Александр - Сергей Анатольевич Шаповалов
Шрифт:
Интервал:
Закладка:
– Надеюсь, вы его не успели сжечь? – спросил я грозно у лакея.
– Нет. Его вычистили и отпарили.
Парик без вшей, надушенный и присыпанный пудрой, а не мукой, пришёлся как раз к моей голове.
Меня провели на второй этаж в просторный зал, сияющий люстрами. Винные пары ударили в нос, запах копчёного мяса и свежих салатов. Играла музыка. Мужчины в военной форме и штатском платье вели приятные беседы, чокаясь тонкими бокалами. Дамы весело щебетали, обмахиваясь пёстрыми веерами.
– Господа! – громко сказал фон Пален. – Десять часов вечера!
Тут же лакеи задёрнули тяжёлые шторы на окнах. Половина свечей на люстрах затушили, оставляя в зале приглушённый свет. Музыканты заиграли тише.
– Всё никак не привыкну к новым порядкам, – пожаловался толстый чиновник другому. – Ложиться надо рано, вставать – чуть свет. Немцам таков порядок в пору, а русскому человеку нужна свобода.
– Да, уж! – согласился его собеседник. – Даже в доме генерал-губернатора не чувствуешь себя спокойно.
Среди присутствующих я заметил знакомую плотную фигуру в мундире полного адмирала. Гордое смуглое лицо с крупным горбатым носом и полными губами.

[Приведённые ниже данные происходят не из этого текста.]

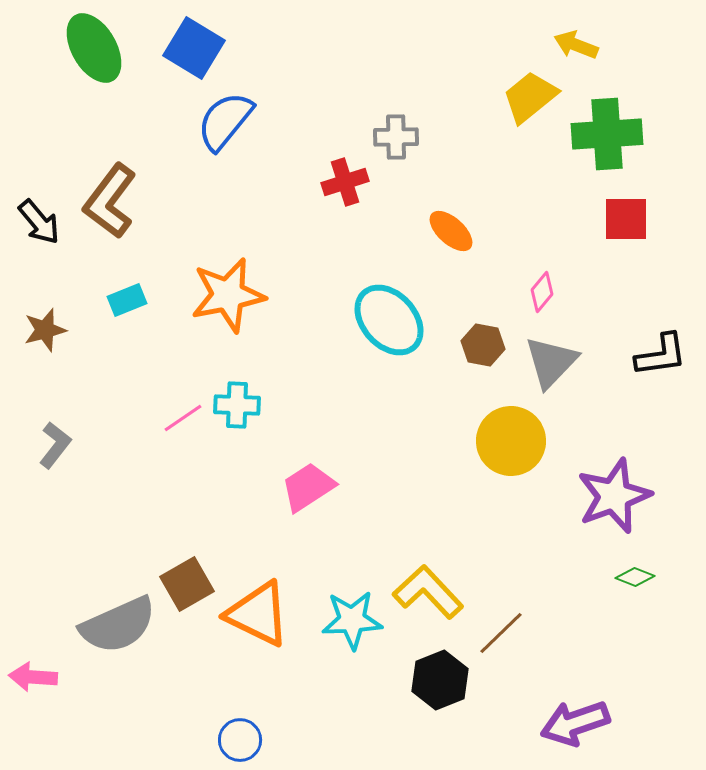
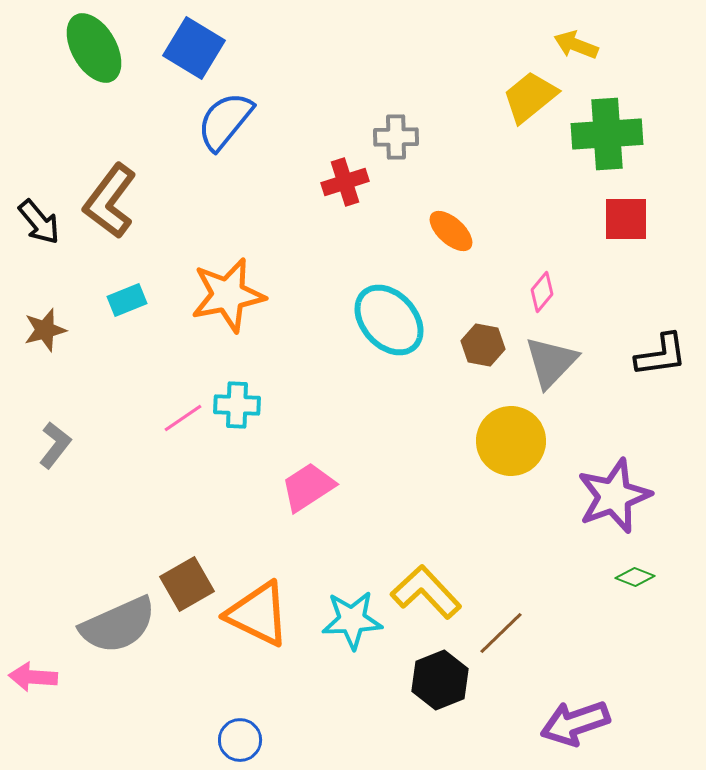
yellow L-shape: moved 2 px left
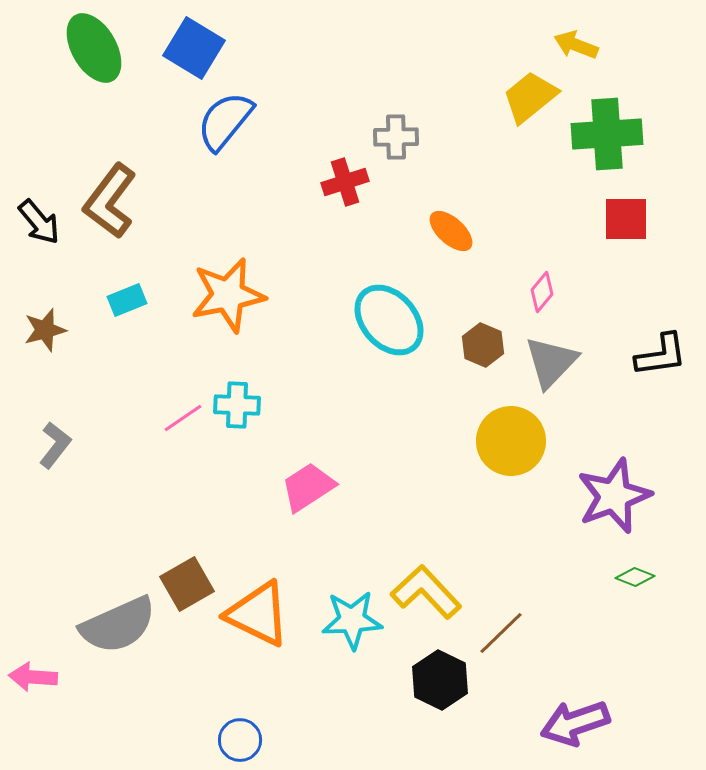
brown hexagon: rotated 12 degrees clockwise
black hexagon: rotated 12 degrees counterclockwise
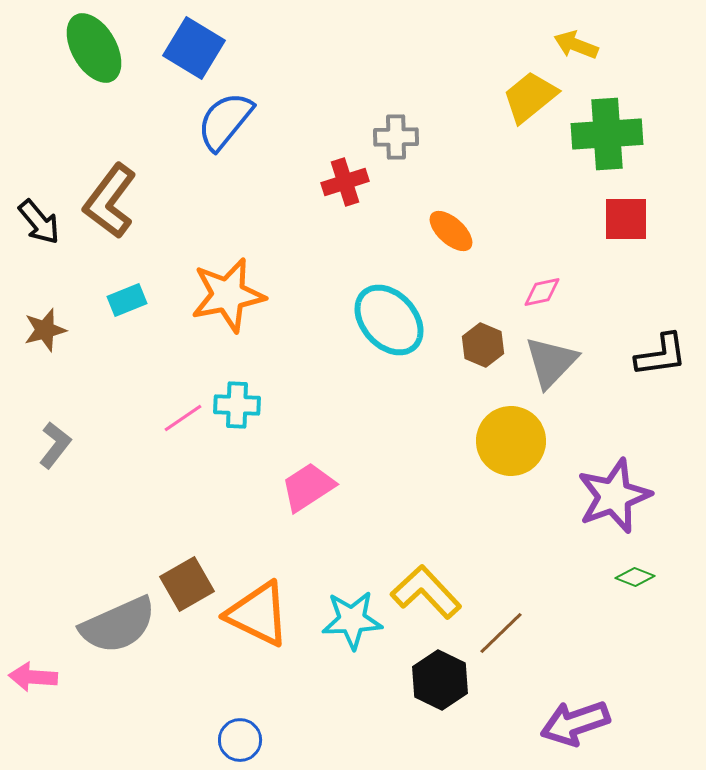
pink diamond: rotated 39 degrees clockwise
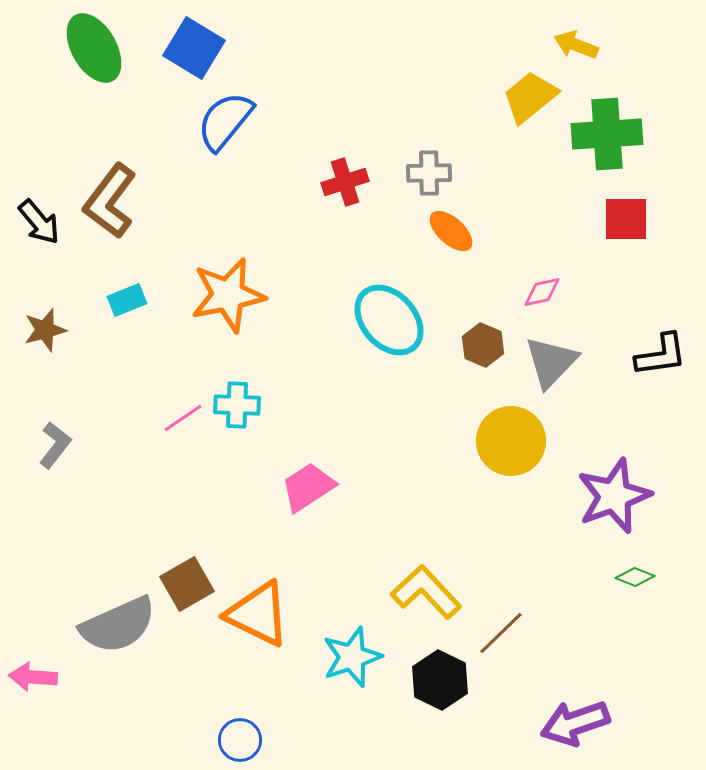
gray cross: moved 33 px right, 36 px down
cyan star: moved 37 px down; rotated 16 degrees counterclockwise
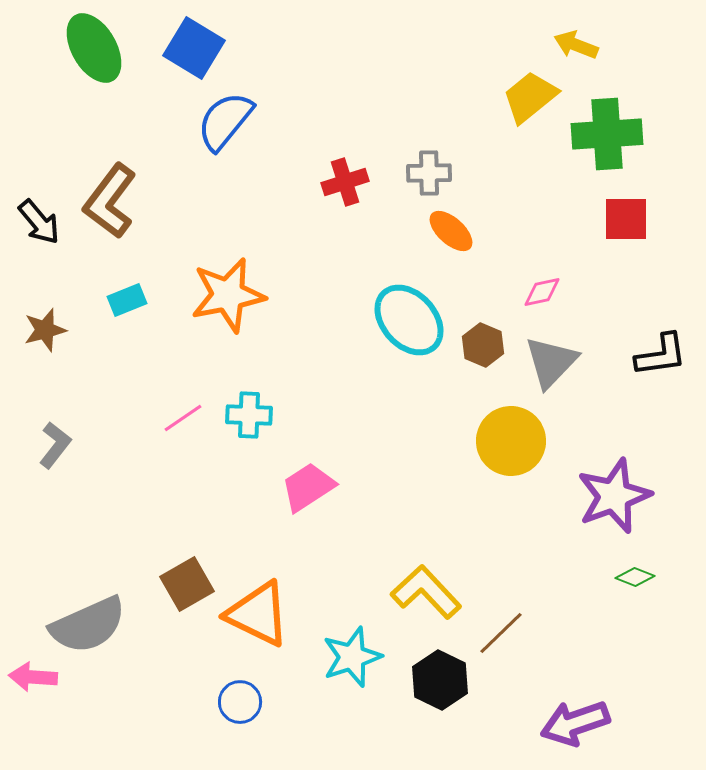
cyan ellipse: moved 20 px right
cyan cross: moved 12 px right, 10 px down
gray semicircle: moved 30 px left
blue circle: moved 38 px up
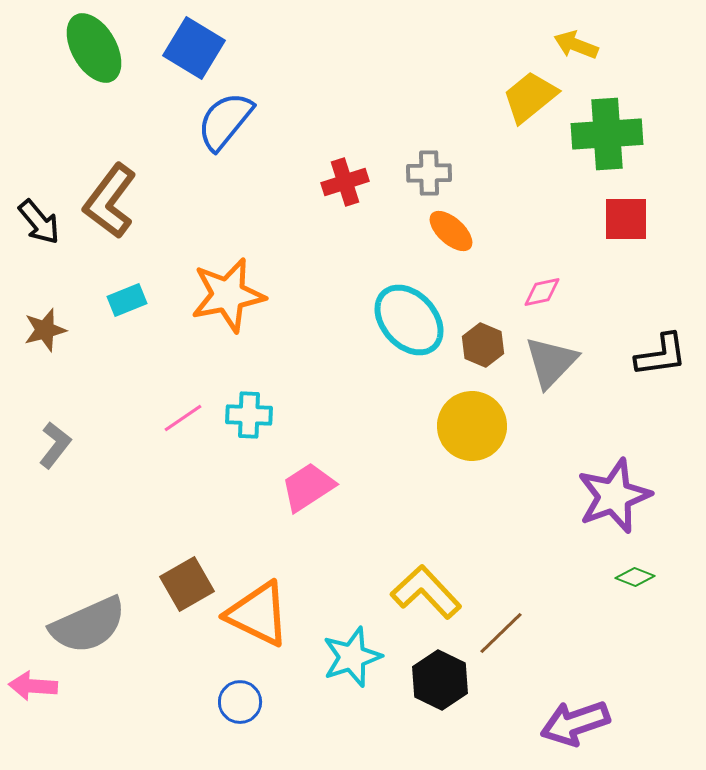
yellow circle: moved 39 px left, 15 px up
pink arrow: moved 9 px down
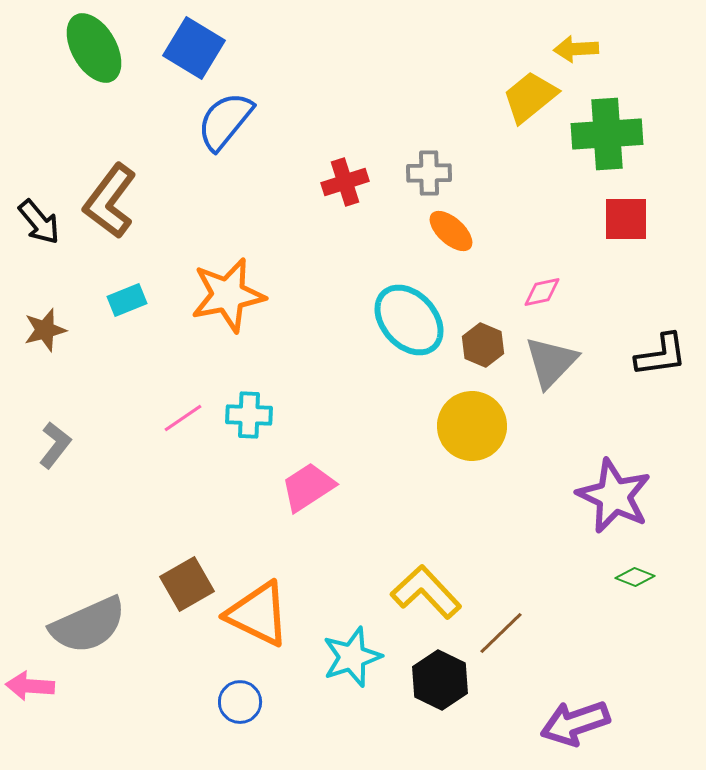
yellow arrow: moved 4 px down; rotated 24 degrees counterclockwise
purple star: rotated 26 degrees counterclockwise
pink arrow: moved 3 px left
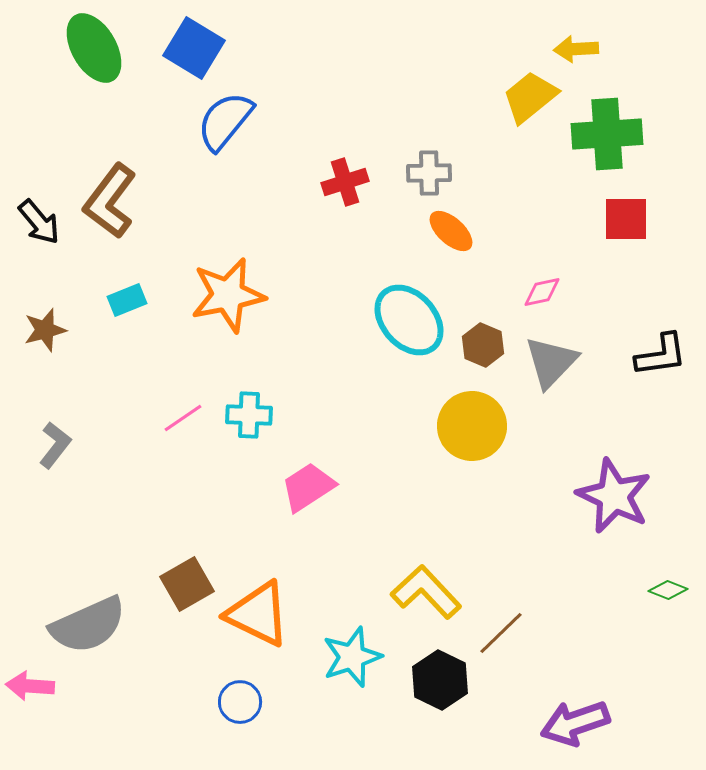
green diamond: moved 33 px right, 13 px down
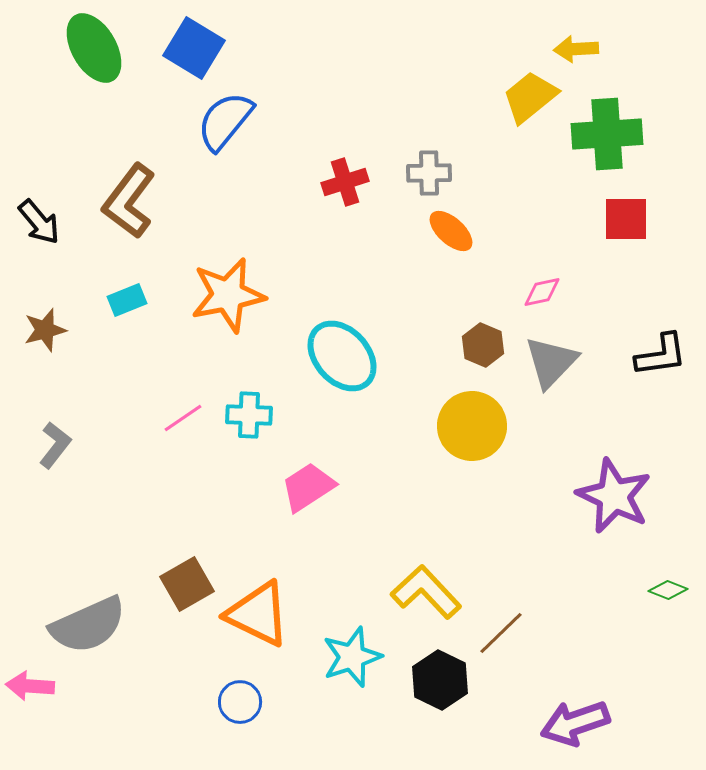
brown L-shape: moved 19 px right
cyan ellipse: moved 67 px left, 36 px down
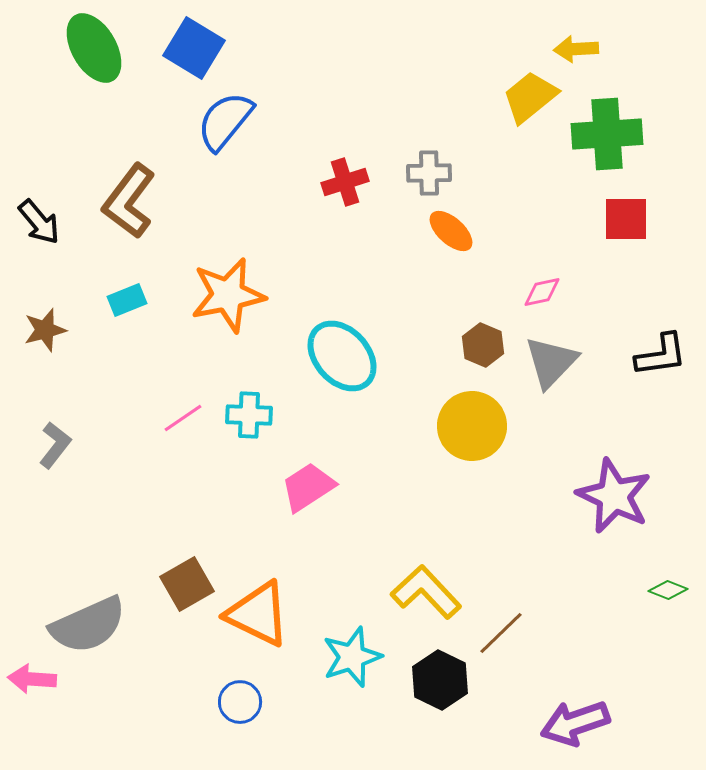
pink arrow: moved 2 px right, 7 px up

Горящий взгляд темных глаз под густыми бровями. Присущее всем испанцам привычка жестикулировать во время разговора. Я подошёл к адмиралу:
– Здравие желаю, Иосиф Михайлович.
Де Рибас удивлённо вскинул брови.
– Чтоб меня черти съели и не подавились! Добров! Живой! Дайка я тебя осмотрю! Ноги целы! Руки на месте! И голова без дырок! Да вы возмужали! Вот, так, так! Я слыхал краем уха, с Ушаковым острова брали?
– Да, участвовал, – признался я, стараясь скрыть гордыню.
– А потом где пропадали?
– По Европе путешествовал, – нехотя ответил я. – А вы в высокой должности? Поздравляю.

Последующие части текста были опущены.